(Beginning of Records provided)

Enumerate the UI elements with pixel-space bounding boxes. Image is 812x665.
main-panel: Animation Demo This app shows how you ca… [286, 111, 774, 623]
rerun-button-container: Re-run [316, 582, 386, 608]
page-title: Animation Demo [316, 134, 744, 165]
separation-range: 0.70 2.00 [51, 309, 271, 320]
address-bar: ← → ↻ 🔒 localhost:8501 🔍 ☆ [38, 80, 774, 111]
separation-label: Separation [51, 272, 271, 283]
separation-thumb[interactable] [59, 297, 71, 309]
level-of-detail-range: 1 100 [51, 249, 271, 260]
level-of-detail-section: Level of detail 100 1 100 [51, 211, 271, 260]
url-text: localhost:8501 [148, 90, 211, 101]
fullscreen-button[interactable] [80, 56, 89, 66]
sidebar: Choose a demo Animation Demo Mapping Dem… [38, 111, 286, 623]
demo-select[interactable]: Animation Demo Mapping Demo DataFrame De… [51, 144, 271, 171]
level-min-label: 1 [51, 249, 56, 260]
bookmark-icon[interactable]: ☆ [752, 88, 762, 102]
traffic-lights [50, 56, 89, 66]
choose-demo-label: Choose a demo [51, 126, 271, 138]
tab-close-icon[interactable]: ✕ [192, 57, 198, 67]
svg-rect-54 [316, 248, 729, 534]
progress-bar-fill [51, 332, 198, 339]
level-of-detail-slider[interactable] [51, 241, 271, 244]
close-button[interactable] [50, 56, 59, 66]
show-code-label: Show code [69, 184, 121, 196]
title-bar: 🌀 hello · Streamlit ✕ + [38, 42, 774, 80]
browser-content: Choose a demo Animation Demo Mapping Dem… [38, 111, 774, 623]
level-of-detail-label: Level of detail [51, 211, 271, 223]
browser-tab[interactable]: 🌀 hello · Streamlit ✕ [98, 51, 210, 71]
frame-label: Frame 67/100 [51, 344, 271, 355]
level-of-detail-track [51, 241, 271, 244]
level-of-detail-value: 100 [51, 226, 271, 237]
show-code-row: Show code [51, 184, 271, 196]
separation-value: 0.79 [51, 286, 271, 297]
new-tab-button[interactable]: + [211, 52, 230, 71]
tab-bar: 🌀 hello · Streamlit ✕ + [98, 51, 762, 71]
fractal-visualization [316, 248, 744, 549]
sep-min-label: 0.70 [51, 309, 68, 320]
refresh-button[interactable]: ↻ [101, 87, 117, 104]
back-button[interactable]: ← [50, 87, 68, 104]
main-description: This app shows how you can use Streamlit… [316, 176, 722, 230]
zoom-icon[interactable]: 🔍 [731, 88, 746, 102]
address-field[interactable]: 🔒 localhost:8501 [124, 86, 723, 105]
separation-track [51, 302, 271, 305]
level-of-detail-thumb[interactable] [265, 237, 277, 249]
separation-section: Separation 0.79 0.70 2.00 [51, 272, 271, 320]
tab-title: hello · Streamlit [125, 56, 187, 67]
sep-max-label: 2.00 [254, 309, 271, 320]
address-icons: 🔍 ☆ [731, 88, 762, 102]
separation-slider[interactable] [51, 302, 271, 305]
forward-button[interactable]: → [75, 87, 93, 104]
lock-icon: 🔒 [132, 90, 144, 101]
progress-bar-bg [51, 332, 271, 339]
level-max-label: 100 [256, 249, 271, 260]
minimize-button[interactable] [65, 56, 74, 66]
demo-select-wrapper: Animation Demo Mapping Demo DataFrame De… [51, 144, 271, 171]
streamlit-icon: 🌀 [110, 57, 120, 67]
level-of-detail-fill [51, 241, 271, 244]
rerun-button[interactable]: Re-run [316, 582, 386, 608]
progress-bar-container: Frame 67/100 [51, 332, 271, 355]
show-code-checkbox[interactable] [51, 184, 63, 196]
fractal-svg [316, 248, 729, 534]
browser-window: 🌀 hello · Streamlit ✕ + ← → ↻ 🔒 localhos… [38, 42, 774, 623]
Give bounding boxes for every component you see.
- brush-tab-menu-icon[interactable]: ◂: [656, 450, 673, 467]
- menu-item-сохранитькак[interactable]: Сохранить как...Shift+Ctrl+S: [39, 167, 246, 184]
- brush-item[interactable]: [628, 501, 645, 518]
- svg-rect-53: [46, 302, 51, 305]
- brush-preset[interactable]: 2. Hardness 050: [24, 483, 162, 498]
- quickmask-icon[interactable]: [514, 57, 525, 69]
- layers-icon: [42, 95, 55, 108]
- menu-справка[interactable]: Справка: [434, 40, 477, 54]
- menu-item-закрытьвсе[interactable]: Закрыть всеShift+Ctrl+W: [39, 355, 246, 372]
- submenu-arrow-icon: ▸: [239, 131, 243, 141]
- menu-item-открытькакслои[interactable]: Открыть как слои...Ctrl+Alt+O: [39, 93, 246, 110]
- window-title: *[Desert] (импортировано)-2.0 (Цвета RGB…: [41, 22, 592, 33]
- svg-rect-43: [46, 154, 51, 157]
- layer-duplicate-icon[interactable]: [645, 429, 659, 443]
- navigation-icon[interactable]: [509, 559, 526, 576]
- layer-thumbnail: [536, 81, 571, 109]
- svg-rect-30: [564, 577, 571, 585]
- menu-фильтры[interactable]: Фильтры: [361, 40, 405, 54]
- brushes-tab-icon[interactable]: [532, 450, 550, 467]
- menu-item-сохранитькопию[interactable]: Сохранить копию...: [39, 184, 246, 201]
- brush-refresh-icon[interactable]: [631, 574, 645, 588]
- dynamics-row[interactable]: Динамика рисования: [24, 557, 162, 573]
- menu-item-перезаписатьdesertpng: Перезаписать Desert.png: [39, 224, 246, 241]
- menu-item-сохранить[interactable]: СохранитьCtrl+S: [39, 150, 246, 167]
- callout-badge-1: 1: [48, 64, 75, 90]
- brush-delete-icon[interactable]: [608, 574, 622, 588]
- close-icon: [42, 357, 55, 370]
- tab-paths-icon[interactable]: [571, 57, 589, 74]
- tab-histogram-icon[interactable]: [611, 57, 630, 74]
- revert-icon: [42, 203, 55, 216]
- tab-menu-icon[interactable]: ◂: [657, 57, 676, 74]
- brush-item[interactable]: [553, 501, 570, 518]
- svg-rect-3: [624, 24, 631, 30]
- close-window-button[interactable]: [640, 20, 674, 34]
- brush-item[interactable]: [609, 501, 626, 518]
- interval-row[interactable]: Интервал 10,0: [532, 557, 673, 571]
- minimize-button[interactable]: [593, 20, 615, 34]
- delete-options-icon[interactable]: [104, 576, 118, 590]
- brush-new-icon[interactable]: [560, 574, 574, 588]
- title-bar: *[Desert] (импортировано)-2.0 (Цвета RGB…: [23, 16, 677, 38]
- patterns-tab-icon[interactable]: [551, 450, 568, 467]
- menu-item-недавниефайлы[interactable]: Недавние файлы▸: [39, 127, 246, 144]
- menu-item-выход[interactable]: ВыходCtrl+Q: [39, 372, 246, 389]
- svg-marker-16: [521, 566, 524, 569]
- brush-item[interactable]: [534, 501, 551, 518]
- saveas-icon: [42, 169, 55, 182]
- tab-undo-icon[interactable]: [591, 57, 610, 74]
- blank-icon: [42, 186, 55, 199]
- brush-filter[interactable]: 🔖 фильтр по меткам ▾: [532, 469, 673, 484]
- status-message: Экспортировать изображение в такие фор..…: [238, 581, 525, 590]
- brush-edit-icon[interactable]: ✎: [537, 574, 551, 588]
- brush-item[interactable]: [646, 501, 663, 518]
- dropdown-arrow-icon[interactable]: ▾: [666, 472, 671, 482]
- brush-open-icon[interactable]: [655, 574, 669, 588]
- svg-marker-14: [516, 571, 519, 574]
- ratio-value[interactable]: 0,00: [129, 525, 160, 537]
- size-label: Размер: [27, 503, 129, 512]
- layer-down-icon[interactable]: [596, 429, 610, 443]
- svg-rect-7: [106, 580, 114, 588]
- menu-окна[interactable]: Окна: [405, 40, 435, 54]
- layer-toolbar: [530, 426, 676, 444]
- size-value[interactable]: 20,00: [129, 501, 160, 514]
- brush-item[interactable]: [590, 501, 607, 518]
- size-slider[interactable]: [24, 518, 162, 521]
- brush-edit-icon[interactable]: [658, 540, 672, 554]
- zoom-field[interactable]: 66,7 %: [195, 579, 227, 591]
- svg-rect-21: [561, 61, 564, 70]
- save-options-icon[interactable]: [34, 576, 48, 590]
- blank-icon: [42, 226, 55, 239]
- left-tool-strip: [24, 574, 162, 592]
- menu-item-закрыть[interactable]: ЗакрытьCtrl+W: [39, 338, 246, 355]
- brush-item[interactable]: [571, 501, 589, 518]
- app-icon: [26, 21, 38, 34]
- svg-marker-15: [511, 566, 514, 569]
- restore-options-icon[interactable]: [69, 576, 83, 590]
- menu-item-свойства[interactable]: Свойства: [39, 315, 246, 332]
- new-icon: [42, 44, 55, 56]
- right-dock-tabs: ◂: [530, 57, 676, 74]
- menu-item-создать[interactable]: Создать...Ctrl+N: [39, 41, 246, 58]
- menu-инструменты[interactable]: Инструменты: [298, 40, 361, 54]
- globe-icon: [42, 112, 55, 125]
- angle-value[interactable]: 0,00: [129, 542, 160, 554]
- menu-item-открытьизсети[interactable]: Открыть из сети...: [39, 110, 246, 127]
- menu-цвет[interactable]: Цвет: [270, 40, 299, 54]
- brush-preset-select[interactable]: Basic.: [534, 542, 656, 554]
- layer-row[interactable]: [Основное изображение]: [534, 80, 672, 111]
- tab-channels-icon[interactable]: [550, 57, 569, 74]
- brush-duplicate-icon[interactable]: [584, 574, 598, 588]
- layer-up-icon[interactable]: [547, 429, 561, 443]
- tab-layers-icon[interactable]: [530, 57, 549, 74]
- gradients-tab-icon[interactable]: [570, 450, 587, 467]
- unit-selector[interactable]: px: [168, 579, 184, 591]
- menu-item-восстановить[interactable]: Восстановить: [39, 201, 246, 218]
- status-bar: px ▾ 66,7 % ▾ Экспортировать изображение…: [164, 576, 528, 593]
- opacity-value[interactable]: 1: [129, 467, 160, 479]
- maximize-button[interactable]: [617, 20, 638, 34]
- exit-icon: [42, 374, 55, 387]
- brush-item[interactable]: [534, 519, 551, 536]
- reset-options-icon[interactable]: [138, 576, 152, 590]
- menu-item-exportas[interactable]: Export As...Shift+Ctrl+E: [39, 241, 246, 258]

(End of Records provided)

■ **Task to complete**:
Would you show every line in the data above that contains the string "duplicate"?

■ **Response for this exercise**:
- layer-duplicate-icon[interactable]: [645, 429, 659, 443]
- brush-duplicate-icon[interactable]: [584, 574, 598, 588]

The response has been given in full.